It’s summer, sort-of, and I’ve headed to my beloved Vancouver Island. My best friend, (you know the one who knows all your faults and still likes you) and her husband live here as well as my parents. I always look forward to going to Claudia and Darren’s, partly because I’ve seen the property grow and develop over the last 15 years or so. This property began as a bald moonscape thanks to bored horses. Most of the property has been lovingly rehabilitated with native plants salvaged from local construction sights, providing habitat for wildlife and food. Claudia always wanted a driveway where you can’t see the house until you emerge from the cool darkness of a tree tunnel. She’s got it now.
I would say everything, as much as possible, is ‘green’ in this yard. The people who live here live as lightly on the land as possible. The new roof was very expensive, but deemed worth it by Claudia and Darren because of the materials and the life expectancy. You can’t see it, but behind the caterpillar friend, is a gravel area growing cattails and sedges that beautifully filters household grey water before it makes it’s way into the pond. Beside that grows blueberries, zucchini, and asparagus.

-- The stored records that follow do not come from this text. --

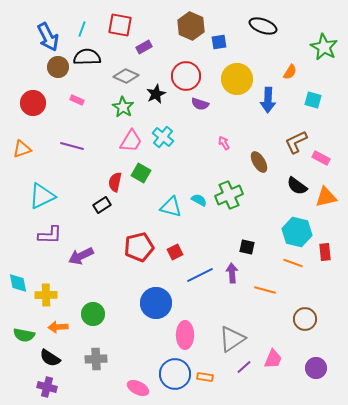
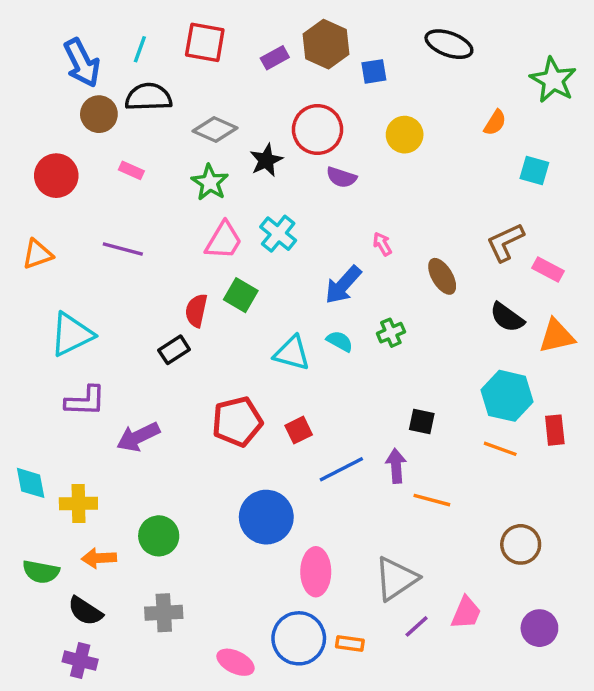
purple rectangle: (144, 47) -> (275, 58), moved
yellow circle: (237, 79) -> (405, 135), size x0.7
blue arrow: (268, 100) -> (343, 285), moved, turned 40
green cross: (229, 195) -> (391, 333), size x0.6
orange line: (265, 290) -> (432, 500), moved

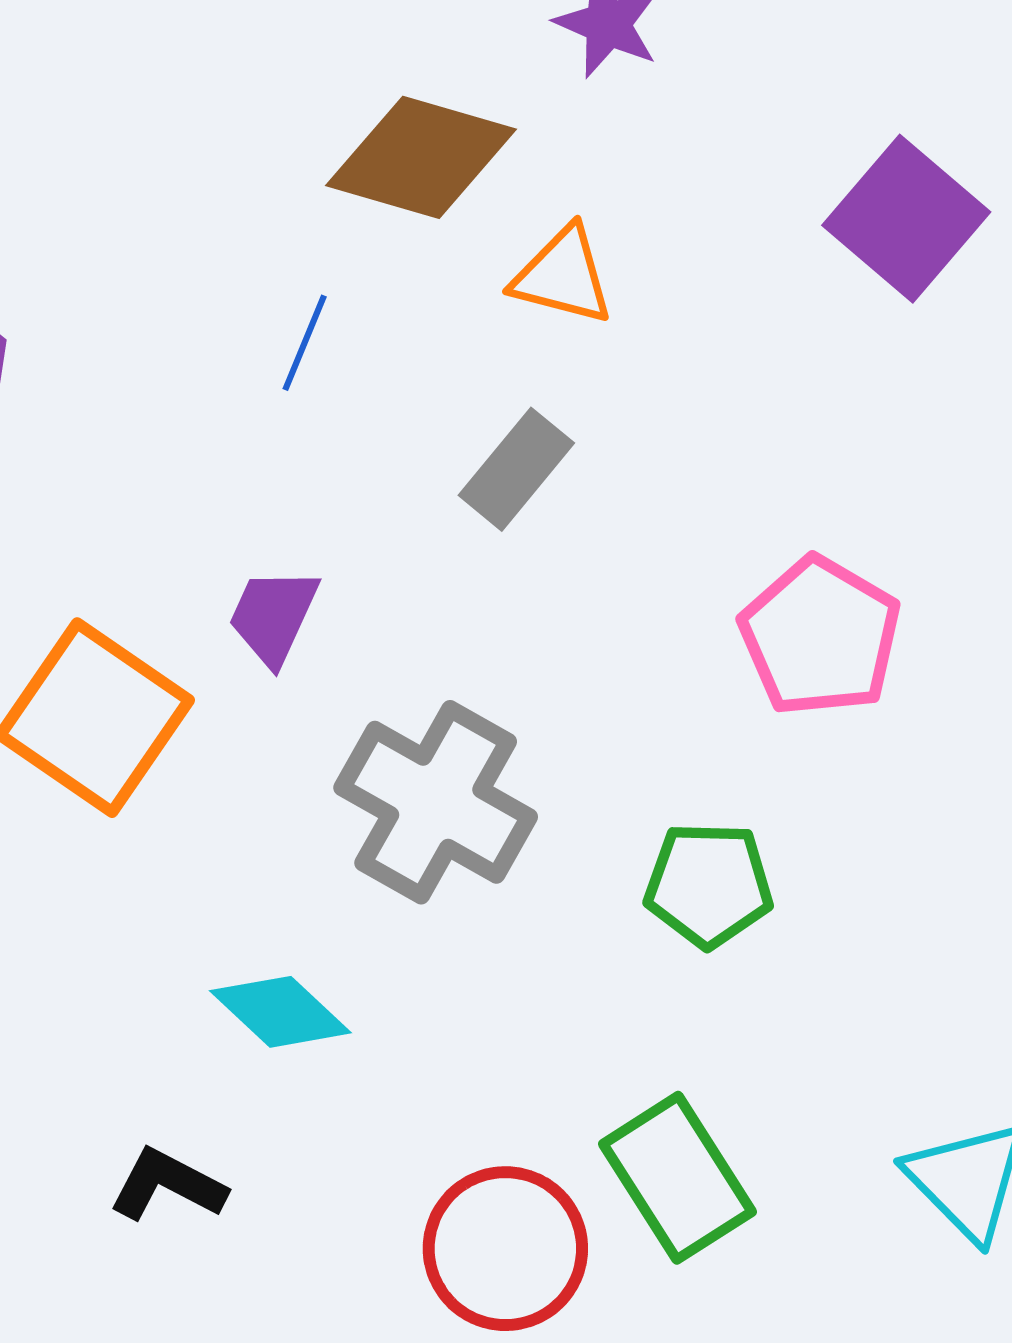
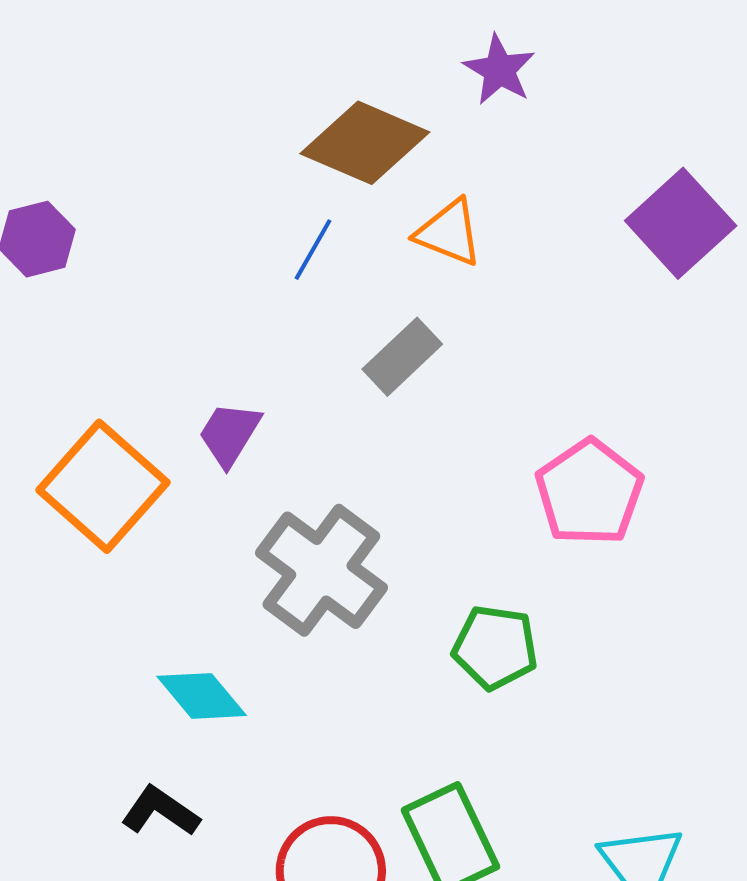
blue line: (305, 343) -> (313, 250), moved
black L-shape: (168, 1185) -> (160, 811), moved

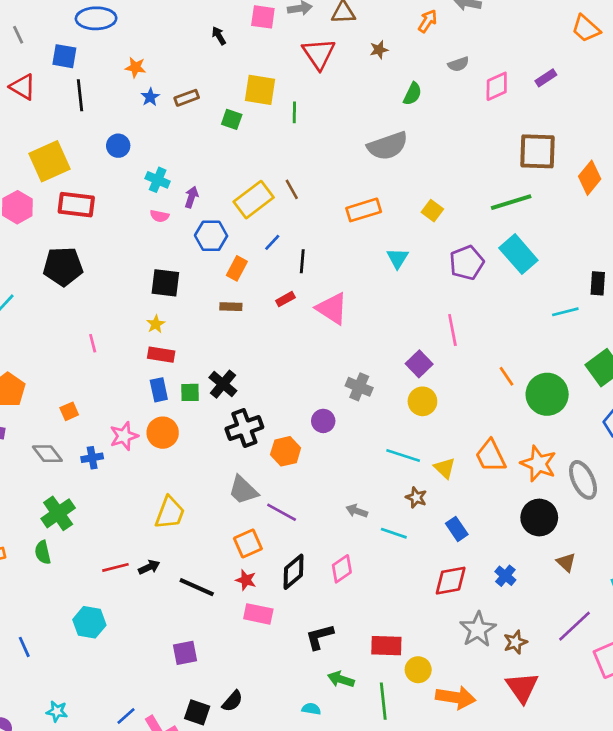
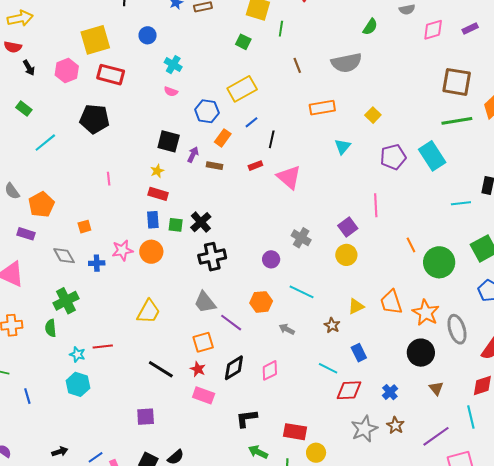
green square: (232, 119) -> (243, 42), moved
brown line: (292, 189) -> (297, 65), moved
purple arrow: (191, 197) -> (193, 155), moved
green line: (511, 202) -> (457, 121), moved
orange hexagon: (286, 451) -> (261, 302), moved
cyan line: (403, 456) -> (302, 292), moved
yellow triangle: (445, 468) -> (356, 306), turned 42
cyan line: (394, 533) -> (328, 368), moved
black arrow: (149, 567) -> (60, 452), moved
brown star: (515, 642) -> (395, 425), moved, turned -30
cyan star: (57, 711) -> (77, 354), moved

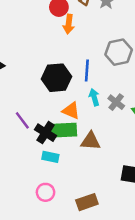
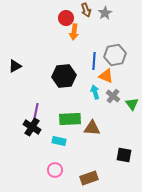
blue line: (87, 70) -> (94, 61), moved
orange triangle: (71, 111) -> (106, 76), moved
purple line: (22, 120) -> (36, 111), turned 49
black cross: (46, 133) -> (32, 127), moved

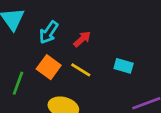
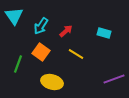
cyan rectangle: (124, 66) -> (104, 33), moved
yellow line: (81, 70) -> (76, 54), moved

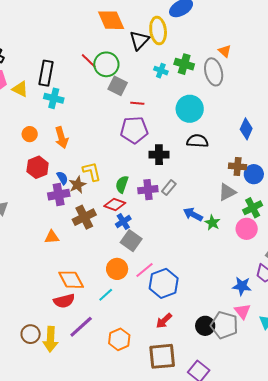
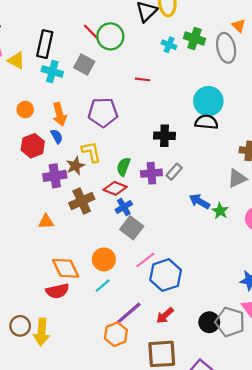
gray square: (118, 86) -> (84, 65), moved
cyan circle: (190, 109) -> (208, 101), moved
purple pentagon: (134, 130) -> (103, 112), moved
blue semicircle: (62, 178) -> (57, 136), moved
orange circle: (117, 269) -> (104, 259), moved
purple line: (81, 327) -> (129, 313), moved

The lower yard is dominated by a large treed pond, and a raised area that hosts the chickens, fruit trees, and the septic field. They have made ingenious use of the septic area, but I’m getting ahead of myself. Nestled beside the pond is an area fenced with heritage roses, that has a chicken coop, potting shed combo. Following the principals of permaculture, common sense in my mind, the potting shed uses heat from the chickens to help give delicate seedlings a good head start in the spring. The chicken waste is close to the garden for easy spreading… and the chicken yard is dotted with fruit trees. This provides shade for the hens, and they in turn help to keep the weeds down. I dare any wayward weed to even attempt to grow in a busy chicken yard.